Thermodynamics of the 2D t-J Model

Very accurate calculations for the temperature dependence of the energy of the 2D Heisenberg AF on a square lattice have been done recently. By combining the results of these calculations with the known low temperature behavior of the Heisenberg entropy and results from high temperature series expansions at higher temperatures the Heisenberg entropy can be accurately calculated for all temperatures. This allows the Heisenberg entropy to be used as a known quantity in the calculation of the doped t-J model entropy.
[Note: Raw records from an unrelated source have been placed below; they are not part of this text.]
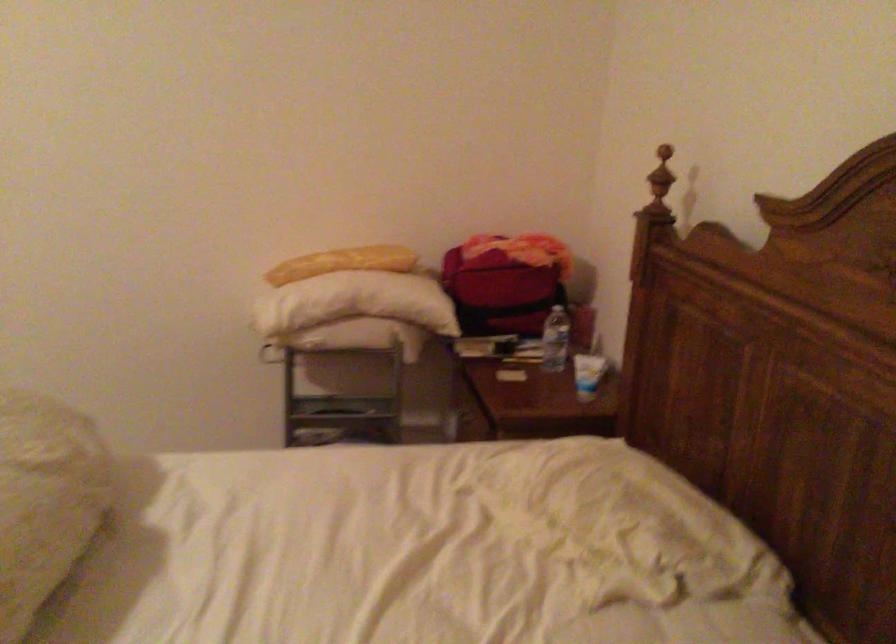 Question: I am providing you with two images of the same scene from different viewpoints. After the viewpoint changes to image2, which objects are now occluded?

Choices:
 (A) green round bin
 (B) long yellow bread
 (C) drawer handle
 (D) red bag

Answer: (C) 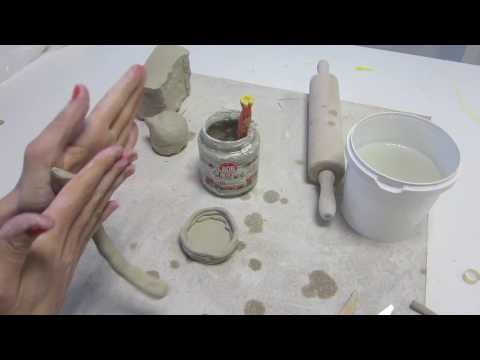 Find the location of a particular element. floor is located at coordinates (466, 48). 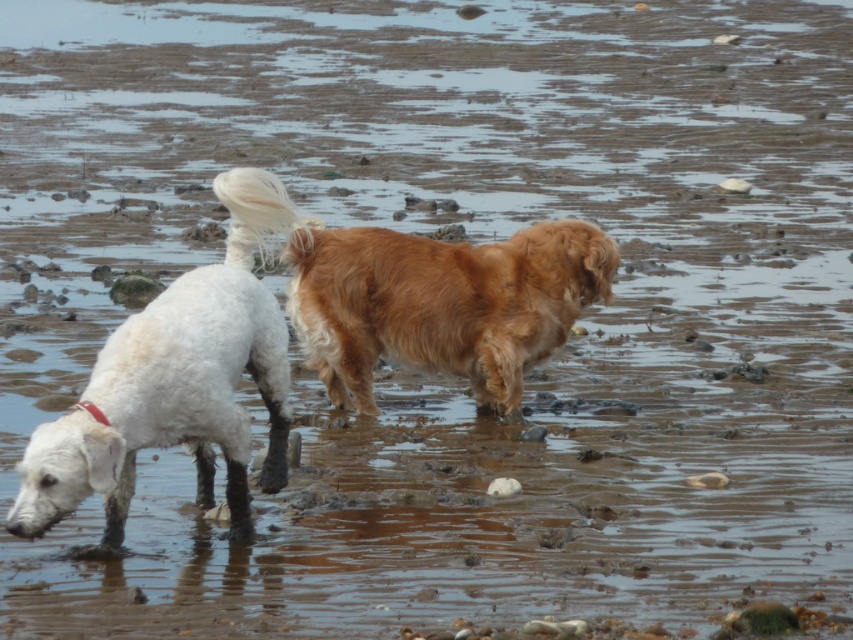 Which of these two, golden fur dog at center or white fluffy dog at left, stands taller?

Standing taller between the two is white fluffy dog at left.

Does point (303, 268) come farther from viewer compared to point (276, 202)?

Yes, it is.

The image size is (853, 640). In order to click on golden fur dog at center in this screenshot , I will do `click(425, 294)`.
The high temperature series for the entropies of the t-J, Heisenberg and spinless fermion models can be combined as $S_{tJ}-S_{AF}(J^*)- S_{SF}(n^*)$ to produce a small difference which can then be extrapolated to low temperatures. Here $S_{AF}(J^*)$ is the Heisenberg entropy evaluated at a shifted value of $J$ and $S_{SF}(n^*)$ is the spinless fermion entropy evaluated at a modified density. By choosing $J^*$ and $n^*$ appropriately very good convergence for the series of the entropy differences can be obtained. The final t-J entropy is then found by readding the known functions $S_{AF}(J^*)$ and $S_{SF}(n^*)$. The integrated entropy is then fit to the high temperature free energy to find the ground state energy and the full temperature dependent free energy.